Studies of subclones of BPV1-transformed C127 cells as well as U2OS cells maintaining HPV genomes have demonstrated cell to cell variation in the extent and state of genomic DNA. In addition to the monomeric form of genomic DNA, dimeric and sometimes higher oligomeric forms of BPV1 and mucosal and cutaneous HPV genomes are detected. Oligomeric forms of papillomavirus DNA are organized in a head-to-tail configuration and replication is initiated at only some of the origins (Geimanen et al., 2011; Schvartzman et al., 1990). In patient samples, HPV16 DNA, which is maintained in carcinoma cells as episome, is always multimeric, suggesting that oligomerization of HPV genomes is common during viral infections in vivo (Cullen et al., 1991; Kristiansen et al., 1994).

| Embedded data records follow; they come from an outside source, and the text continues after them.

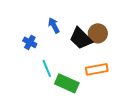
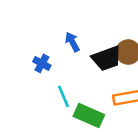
black trapezoid: (81, 38) -> (107, 58), turned -65

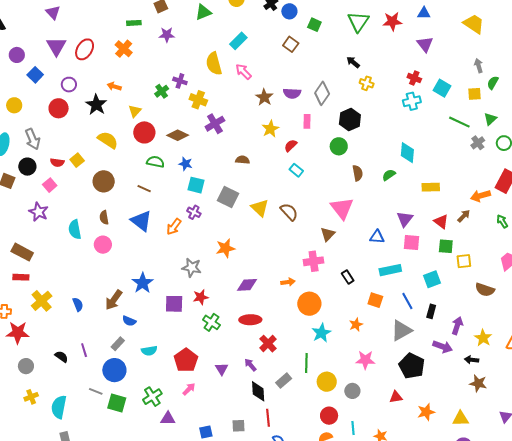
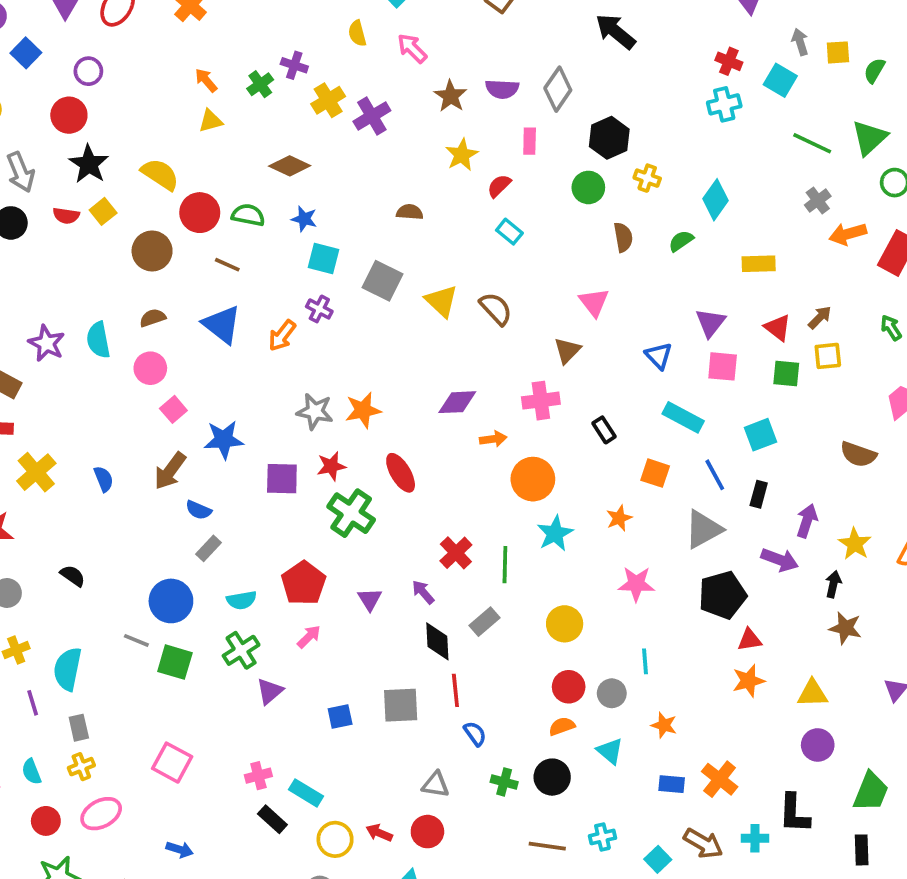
black arrow: (353, 62) -> (615, 31), size x1.6
yellow semicircle: (214, 64) -> (357, 33), size x0.6
gray arrow: (479, 66) -> (800, 42), moved
yellow cross: (367, 83) -> (647, 178), moved
orange arrow: (114, 86) -> (206, 80), moved, turned 32
yellow square: (474, 94) -> (838, 52), moved
yellow cross: (198, 100) -> (328, 100), turned 36
black star: (96, 105) -> (89, 164), moved
yellow triangle: (135, 111) -> (211, 121), turned 32
green triangle: (490, 119) -> (869, 138), size x1.5
purple cross: (215, 124) -> (372, 116), moved
red circle: (144, 132) -> (200, 213), moved
gray cross: (478, 143) -> (818, 201), moved
cyan diamond: (407, 153) -> (716, 200), turned 30
pink square: (50, 185) -> (173, 409), moved
orange arrow: (480, 196) -> (848, 234), moved
pink triangle: (342, 208) -> (594, 302), size x0.7
purple star: (39, 212) -> (47, 343), moved
brown semicircle: (104, 217) -> (153, 318), turned 80
blue triangle: (377, 237) -> (659, 356), turned 42
orange star: (225, 248) -> (363, 410), moved
yellow square: (464, 261) -> (828, 356), moved
cyan rectangle: (390, 270) -> (683, 417), turned 40
blue star: (143, 283) -> (224, 440), turned 30
purple diamond: (247, 285) -> (457, 402), moved
red ellipse: (250, 320) -> (401, 473), moved, turned 60
green cross: (211, 322) -> (351, 513), size x1.4
gray rectangle: (118, 344) -> (208, 548), moved
purple line: (84, 350) -> (33, 703), moved
cyan semicircle: (149, 351) -> (242, 600), moved
black arrow: (472, 360) -> (833, 584), turned 96
green line: (306, 363) -> (505, 565), moved
black pentagon: (412, 366) -> (722, 595), turned 30
gray circle: (352, 391) -> (612, 693), moved
red triangle: (396, 397) -> (750, 640), moved
purple triangle: (168, 419) -> (270, 691), turned -42
gray square: (239, 426) -> (401, 705), size x1.5
cyan line: (353, 428) -> (645, 661), moved

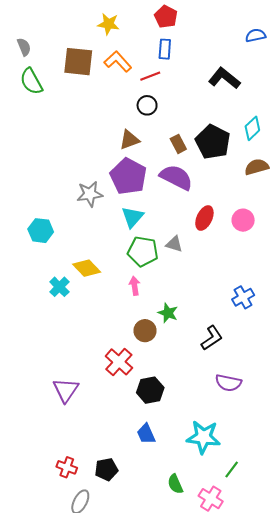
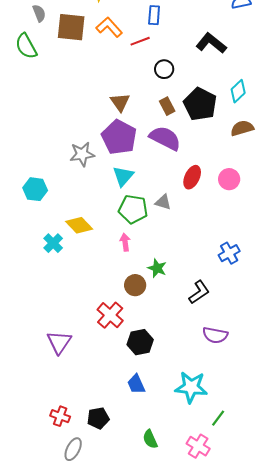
gray semicircle: (24, 47) -> (39, 13), moved
black circle: (147, 105) -> (164, 69), moved
brown triangle: (129, 140) -> (120, 102), turned -45
green semicircle: (175, 484) -> (150, 439), moved

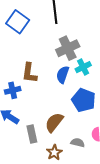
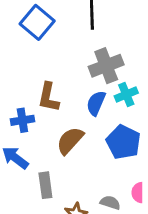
brown semicircle: (54, 122) -> (70, 141), moved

It is widely accepted that the E1 and E2 proteins are essential for long-term stable replication. However, some studies suggest that E1 is necessary to establish the viral genome as a nuclear plasmid, but is not required at the maintenance stage. The replication of the BPV1 genome containing temperature-sensitive mutation in the E1 gene was first initiated at the permissive temperature and then switched to the non-permissive temperature, where ts-E1 genomes were found to persist as nuclear plasmids for multiple cell generations (Kim and Lambert, 2002).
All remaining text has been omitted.